AN - Note, there is no Peter in this story.
Let Me Set Things Straight
Dear Journal,
First of all, let me set this straight right away…I'm not one for writing in diaries. I don't even really know why I'm writing in this one now, except for the fact that I literally have no other idea about how to get all of this out of my system. When your best friend refuses to listen to you because she thinks that it's your own bloody fault, and you feel like this is one of the worst things that has ever happened to you, you get just a wee but desperate for a way to sort things out – I've never tried the diary approach, but I guess there's a first time for everything.
I guess it all started on platform 9 ¾, on September first, my first year at Hogwarts. I was sitting alone in a compartment at the very back of the train. It was quite nice actually, because there were windows along the back wall of the compartment as well as the side. I glanced out the window and saw a boy with messy black hair laughing hysterically. I wondered what his name was, and if I'd ever get to know him – little did I know of what was to come.
In second year he asked me out. I was so shocked, I automatically said "no" without giving it a moment's thought. In third year he started asking me out every day. This behavior went on for two more tantalizing years. In Sixth year he didn't talk to me except when absolutely necessary…I suppose being turned down by whom you profess to be the "love of your life" every day for three years can do that to a person. In seventh year we became friends, I'd been close with Remus since 1st year, and I'd gotten along with Sirius after the middle of fourth year. (He even taught me how to play Quidditch properly, and I mad the house team fifth year – chaser.) I became one of the gang. It was fun, we were fun, I was and honorary Marauder…at least as far as they were concerned.
One day in 7th year practice ended early, but I kept flying because it felt so good to soar around without a care in the world. Suddenly James appears out of nowhere and says, "Lily, I know you don't want to hear it, but you're the love of my life. I know you are, and I can't just let you go without knowing."
"Knowing what?" I ask.
"That maybe, just maybe, there's a hope for me."

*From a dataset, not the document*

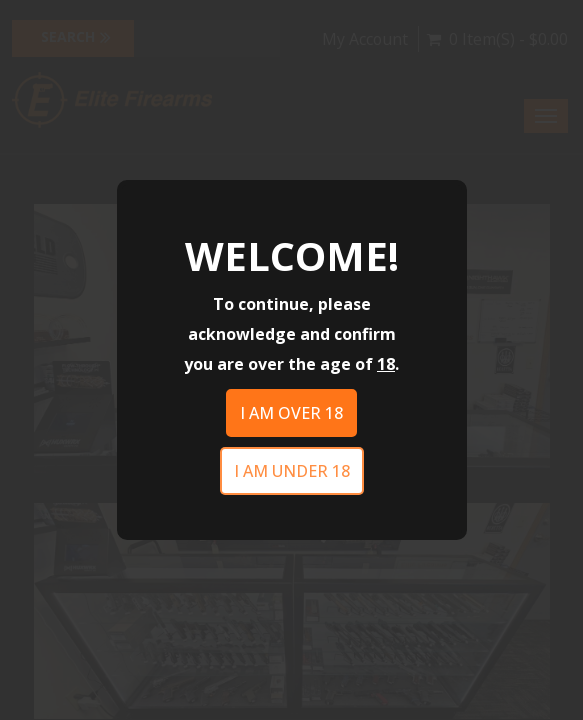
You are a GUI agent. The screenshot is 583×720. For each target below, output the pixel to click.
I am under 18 (292, 471)
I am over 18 (291, 413)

"What do you mean a 'hope'?" I asked him, knowing full well what he was getting at.
He sighed, then said "I've asked you a thousand times, but I'm asking you one last time…Will you, Lily Evans, go out with me?"
"No," I said, without even thinking. The moment I said it, I regretted it. I knew he was the one, the one people wait their whole lives to meet, but I couldn't admit to myself that I was meant for him… I was such an idiot.
The look in his eyes could have melted the heart of a dementor. He flew off, and I never saw him again. To this day, I hope he'll come back to me. But he won't, and I know it. Two years later, there was an article in the Prophet saying that he was engaged to Emily Clearwater – I'd known her in school, she was nice enough.. There was a picture of the couple, and in his eyes – I still saw that melancholy sorrow that had been in his eyes the evening I'd broken his heart.